■ **Task details**:
Out of the material that follows, write out exactly the lines from the line with "brain and get control of everything. Just" to the line with "and master brain user.", both ends included, and no others.

■ **Records for the task**:
»»

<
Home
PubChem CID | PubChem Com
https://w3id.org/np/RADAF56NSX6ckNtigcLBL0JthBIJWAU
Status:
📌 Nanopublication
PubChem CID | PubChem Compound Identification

««
»»

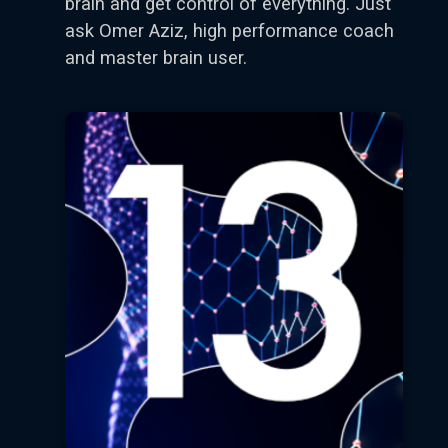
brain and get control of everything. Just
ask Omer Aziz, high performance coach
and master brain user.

««

■ **Result of this task**:
brain and get control of everything. Just
ask Omer Aziz, high performance coach
and master brain user.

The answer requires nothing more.